Thwarted or Supported?
Sunburn, windburn, frostbite, heat stroke. Ice, wind, storms, floods, drought. Our environment. We fortify ourselves against it. We curse it, we blame it, we modify it. We fight and fight and fight it. We complain about it all the time; it’s too hot or cold, it’s too noisy, it’s too crowded.
There are several ways to look at the environment, from our personal standpoint. One way is that it is simply something to be borne, like a pox or a plague. We grumble about it, whatever is going on, but it’s more of an inconvenience than anything else.
Another way is that it is out to get us, that it gets too whatever to annoy and thwart us, we take its states as personal affronts. The weather is too hot AT ME! It’s too rainy AT ME! Road construction is here to bedevil us. It’s all personal and it’s all about something polluting our personal space.
Or we look at our environment as a constant gift from the Universe offering us opportunities to grow, to enjoy, to expand. As the seasons run through their courses, we appreciate their varied beauty. We appreciated the sensations we can enjoy. We see the beauty in light and shadow, in man- or nature-made vistas. We appreciate the noise as a tool to help us learn focus. Inclement weather helps us expand our comfort zone. The lushness of summer and the black bones of winter teach us to see beauty in many different ways. Traffic affords us a time to relax and still our inner selves. The people around us give us opportunities for compassion and understanding.
Curiously, the way we perceive our environment often mirrors how we see ourselves in the world. Is the world there to thwart us or support us?
From time to time I find myself clenching up against my environment. I feel tight and antagonized, or angry and impatient. Since these feelings are not my norm any more, I notice them pretty quickly these days, and look at what I’m thinking. It’s usually the same thing going on.
Expectations.
I get ideas about how stuff should go. It’s spring, so it should be mild and sunny. It should be fragrant and peaceful, and everyone in my life should be happy about it. Aren’t I cute? When I come up with ideas about how things should go, I am often disappointed. These ideas are fantasies about the present, like worry is, like guilt is, and they work against my enjoying my life.

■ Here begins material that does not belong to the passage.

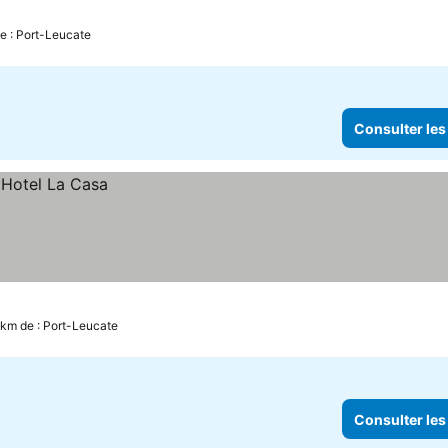
de : Port-Leucate
Consulter les
 km de : Port-Leucate
Consulter les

When I can let go of my expectations about how I think things should be, I can relax into how things are. When I relax into how things are, it is easy for me to see the gifts the present is offering me, gifts I couldn’t find in my expectations.

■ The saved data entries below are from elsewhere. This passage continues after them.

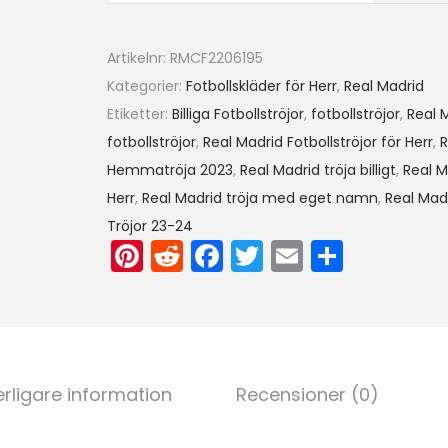
t
m
Artikelnr:
RMCF2206195
e
Kategorier:
Fotbollskläder för Herr
,
Real Madrid
d
Etiketter:
Billiga Fotbollströjor
,
fotbollströjor
,
Real 
n
fotbollströjor
,
Real Madrid Fotbollströjor för Herr
,
R
a
Hemmatröja 2023
,
Real Madrid tröja billigt
,
Real M
m
Herr
,
Real Madrid tröja med eget namn
,
Real Madr
n
Tröjor 23-24
T
Pi
R
F
T
E
D
C
nt
e
a
w
m
el
H
er
d
c
itt
ai
a
O
U
e
di
e
er
l
A
st
t
b
erligare information
Recensioner (0)
M
o
E
o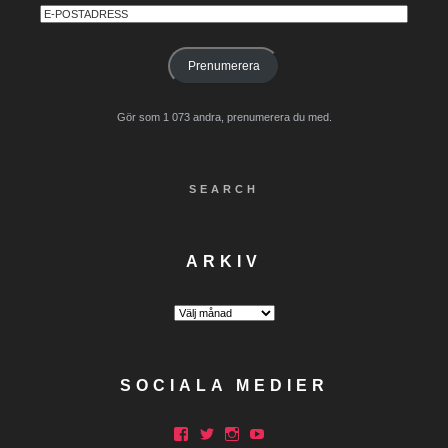
E-
postadress
Prenumerera
Gör som 1 073 andra, prenumerera du med.
SEARCH
ARKIV
Arkiv
SOCIALA MEDIER
Facebook
Twitter
Instagram
YouTube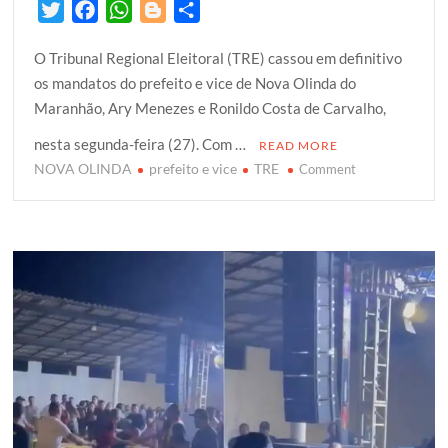
T
F
W
B
S
w
a
h
l
h
O Tribunal Regional Eleitoral (TRE) cassou em definitivo
i
c
a
o
a
os mandatos do prefeito e vice de Nova Olinda do
t
e
t
g
r
Maranhão, Ary Menezes e Ronildo Costa de Carvalho,
t
b
s
g
e
e
o
A
e
nesta segunda-feira (27). Com …
READ MORE
r
o
p
r
NOVA OLINDA
prefeito e vice
TRE
on
Comment
k
p
TRE
cassa
em
definitivo
mandados
do
prefeito
e
vice
de
Nova
Olinda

Expectations get in our way a lot. Like many other tools, we can use our expectations to enhance our lives or make them harder. We have expectations about everything, from how our loved ones and public servants should behave to how the weather should be, how we should feel, what our lives should look like.

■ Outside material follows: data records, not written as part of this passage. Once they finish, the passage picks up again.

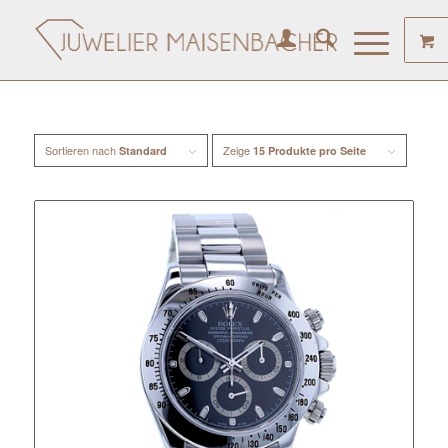
Sortieren nach
Zeige
Standard
15 Produkte pro Seite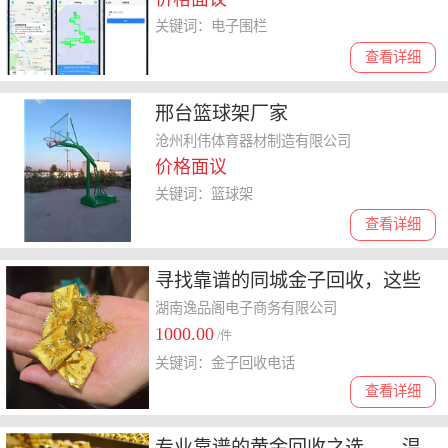
关键词：电子围栏
查看详细
邢台篮球架厂家
沧州利伟体育器材制造有限公司
价格面议
关键词：篮球架
查看详细
寻找靠谱的同城金子回收，这些
要点你要知道
湖南逸品阁电子商务有限公司
1000.00
/件
关键词：金子回收电话
查看详细
专业靠谱的黄金回收之选——温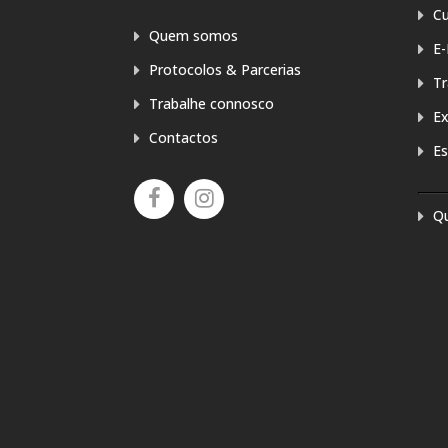
Cu
Quem somos
E-
Protocolos & Parcerias
T
Trabalhe connosco
E
Contactos
Es
Q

When we can align our expectations with our natural life, we have a good idea of what we want. When we know what we want, it’s like paving our path in life, instead of feeling like we are chopping our way through a jungle full of pitfalls and danger and disappointment.
Most of the time, I expect that I will have a good day. I don’t have expectations about how I will have it. I expect that I will love to spend time with my people, I expect that I will have a sense of joy, of peace, of appreciation. When I have these expectations, I am rarely disappointed.
How have I changed from feeling like my environment is against me to relaxing into it’s bounty and treasures?